Report only how many lines of the records contain the word "geldi".

• Items from a data source:
──────

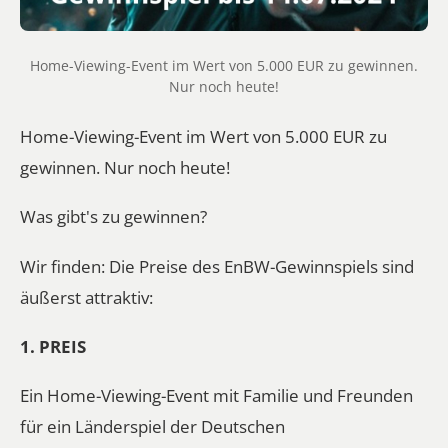
Home-Viewing-Event im Wert von 5.000 EUR zu gewinnen.
Nur noch heute!
Home-Viewing-Event im Wert von 5.000 EUR zu
gewinnen. Nur noch heute!
Was gibt's zu gewinnen?
Wir finden: Die Preise des EnBW-Gewinnspiels sind
äußerst attraktiv:
1. PREIS
Ein Home-Viewing-Event mit Familie und Freunden
für ein Länderspiel der Deutschen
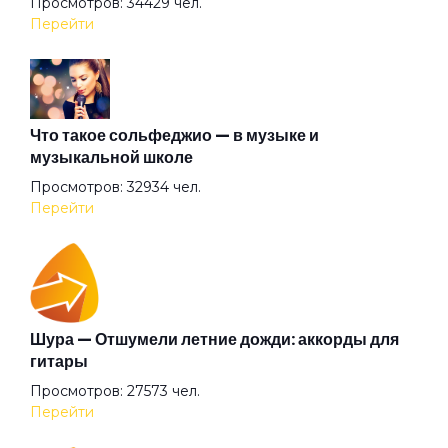
Просмотров: 34429 чел.
Перейти
Герр Захер Мазох
Гильотины сечение
Что такое сольфеджио — в музыке и
музыкальной школе
Просмотров: 32934 чел.
Гиперболоид
Перейти
Глаза очерчены углём
Говорит и показывает
Шура — Отшумели летние дожди: аккорды для
гитары
Просмотров: 27573 чел.
Граф "Д"
Перейти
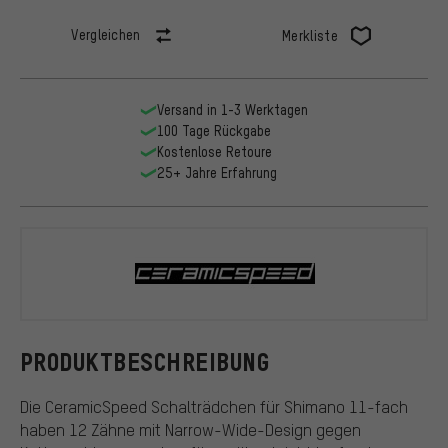
Vergleichen
Merkliste
Versand in 1-3 Werktagen
100 Tage Rückgabe
Kostenlose Retoure
25+ Jahre Erfahrung
CeramicSpe
PRODUKTBESCHREIBUNG
Die CeramicSpeed Schalträdchen für Shimano 11-fach
haben 12 Zähne mit Narrow-Wide-Design gegen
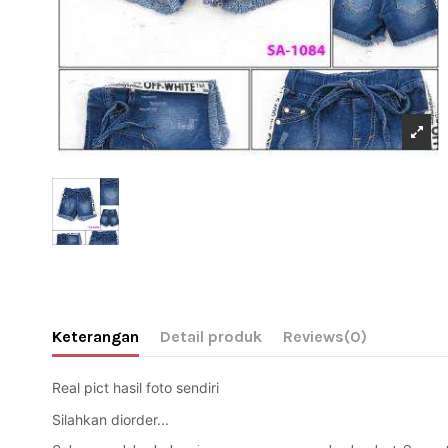
Keterangan
Detail produk
Reviews
(0)
Real pict hasil foto sendiri 
Silahkan diorder... 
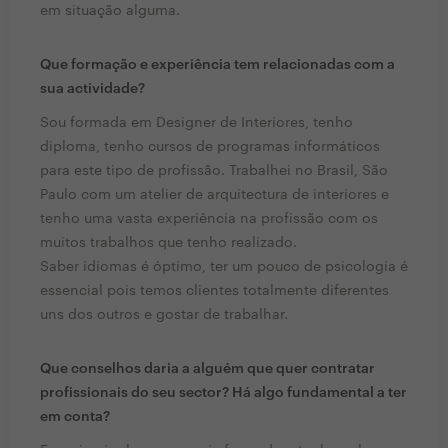
em situação alguma.
Que formação e experiência tem relacionadas com a
sua actividade?
Sou formada em Designer de Interiores, tenho
diploma, tenho cursos de programas informáticos
para este tipo de profissão. Trabalhei no Brasil, São
Paulo com um atelier de arquitectura de interiores e
tenho uma vasta experiência na profissão com os
muitos trabalhos que tenho realizado.
Saber idiomas é óptimo, ter um pouco de psicologia é
essencial pois temos clientes totalmente diferentes
uns dos outros e gostar de trabalhar.
Que conselhos daria a alguém que quer contratar
profissionais do seu sector? Há algo fundamental a ter
em conta?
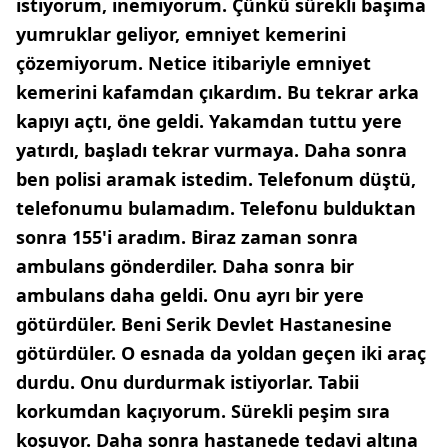
istiyorum, inemiyorum. Çünkü sürekli başıma
yumruklar geliyor, emniyet kemerini
çözemiyorum. Netice itibariyle emniyet
kemerini kafamdan çıkardım. Bu tekrar arka
kapıyı açtı, öne geldi. Yakamdan tuttu yere
yatırdı, başladı tekrar vurmaya. Daha sonra
ben polisi aramak istedim. Telefonum düştü,
telefonumu bulamadım. Telefonu bulduktan
sonra 155'i aradım. Biraz zaman sonra
ambulans gönderdiler. Daha sonra bir
ambulans daha geldi. Onu ayrı bir yere
götürdüler. Beni Serik Devlet Hastanesine
götürdüler. O esnada da yoldan geçen iki araç
durdu. Onu durdurmak istiyorlar. Tabii
korkumdan kaçıyorum. Sürekli peşim sıra
koşuyor. Daha sonra hastanede tedavi altına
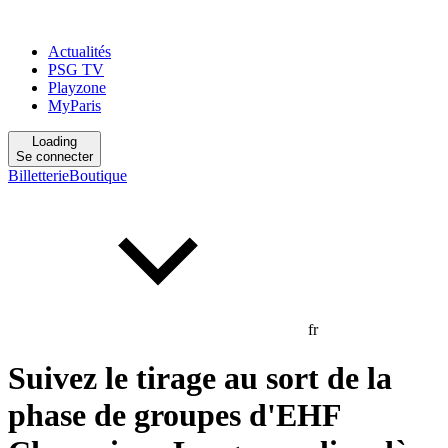
Actualités
PSG TV
Playzone
MyParis
Loading
Se connecter
Billetterie
Boutique
fr
Suivez le tirage au sort de la
phase de groupes d'EHF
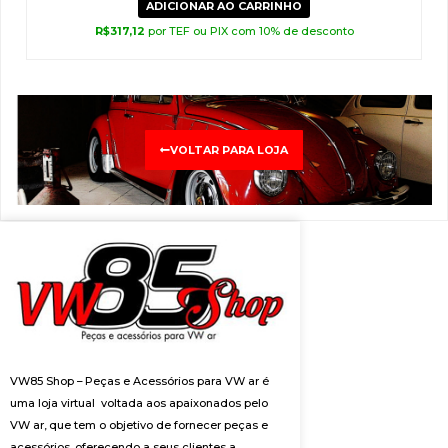
ADICIONAR AO CARRINHO
R$
317,12
por TEF ou PIX com 10% de desconto
VOLTAR PARA LOJA
VW85 Shop – Peças e Acessórios para VW ar é
uma loja virtual voltada aos apaixonados pelo
VW ar, que tem o objetivo de fornecer peças e
acessórios, oferecendo a seus clientes a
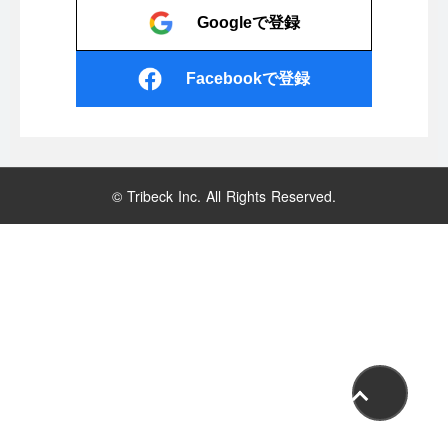
Googleで登録
Facebookで登録
© Tribeck Inc. All Rights Reserved.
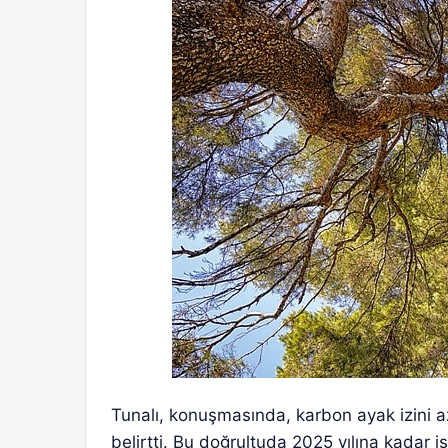
Tunalı, konuşmasında, karbon ayak izini a
belirtti. Bu doğrultuda 2025 yılına kadar 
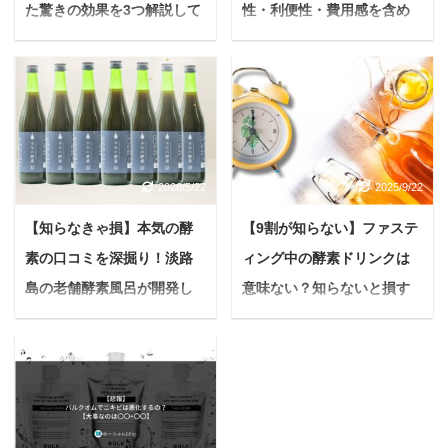
た驚きの効果を3つ解説して
性・利便性・費用感を含め
いく【初心者は必見】
徹底解説！
悩んでいる人 フラクショ
＜PR＞ 大切な家族であ
ナルレーザーって1回で
る愛犬の鳴き声。 可愛ら
どれぐらい効果が出るの
しい一方で、近隣への配
かな？ 継続して通った方
慮や愛犬自身のストレス
が効果が出るのかな？ 今
軽減のために、防音対策
2026/5/22
2025/9/22
回はこんな疑問に答えて
を検討されている飼い主
いきます。 ※前置き 後
さんも多いのではないで
【知らなきゃ損】本気の酵
【9割が知らない】ファステ
述する内容に関しては、
しょうか。 共働きで昼間
素の口コミを深掘り！淡路
ィング中の酵素ドリンクは
あくまでも私自身の体験
留守にしがち 夜間の無駄
に基づいた感想となって
吠えに悩んでいる インタ
島の老舗酵素風呂が開発し
意味ない？知らないと損す
おります。 効果は個人差
ーホンや来客時に吠え続
た、唯一無二の酵素ドリン
る選び方と飲み方の新常識
がありますし、必ずしも
ける マンション住まいで
クの実力
悩む人ファスティング
効果を保証するものでは
階下への音が気になる 一
（断食）に興味があるけ
＜PR＞ 「最近、毎日ハ
ありませんのでご注意く
緒に旅行へいきたいが、
れど、酵素ドリンクって
ツラツと過ごせない…年
ださい。 本記事の内容
無駄吠えして迷惑をかけ
本当に必要なの？意味な
齢とともに、体の不調が
フラクショナルレーザー
ないか不安 など、愛犬の
いって聞くけど、実際ど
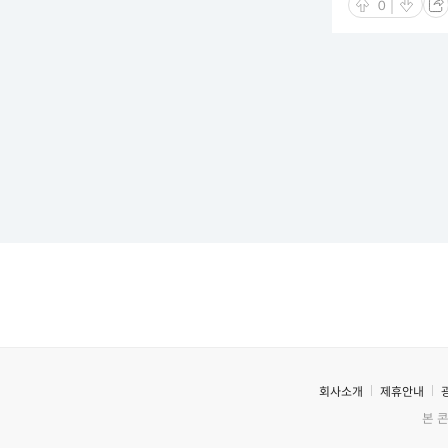
0
회사소개
제휴안내
본 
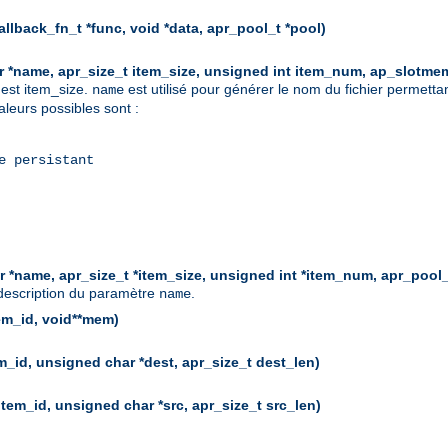
lback_fn_t *func, void *data, apr_pool_t *pool)
 *name, apr_size_t item_size, unsigned int item_num, ap_slotmem
 est item_size.
est utilisé pour générer le nom du fichier permetta
name
aleurs possibles sont :
e persistant
 *name, apr_size_t *item_size, unsigned int *item_num, apr_pool_
description du paramètre
.
name
em_id, void**mem)
_id, unsigned char *dest, apr_size_t dest_len)
tem_id, unsigned char *src, apr_size_t src_len)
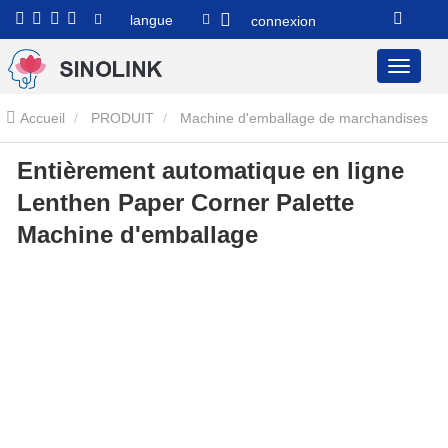
langue
connexion
Accueil
PRODUIT
Machine d'emballage de marchandises
Entièrement automatique en ligne
de palette
Machine d'emballage de palettes entièrement
Lenthen Paper Corner Palette
automatique
Entièrement automatique en ligne Lenthen Paper
Machine d'emballage
Corner Palette Machine d'emballage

──────

• Answer box: 2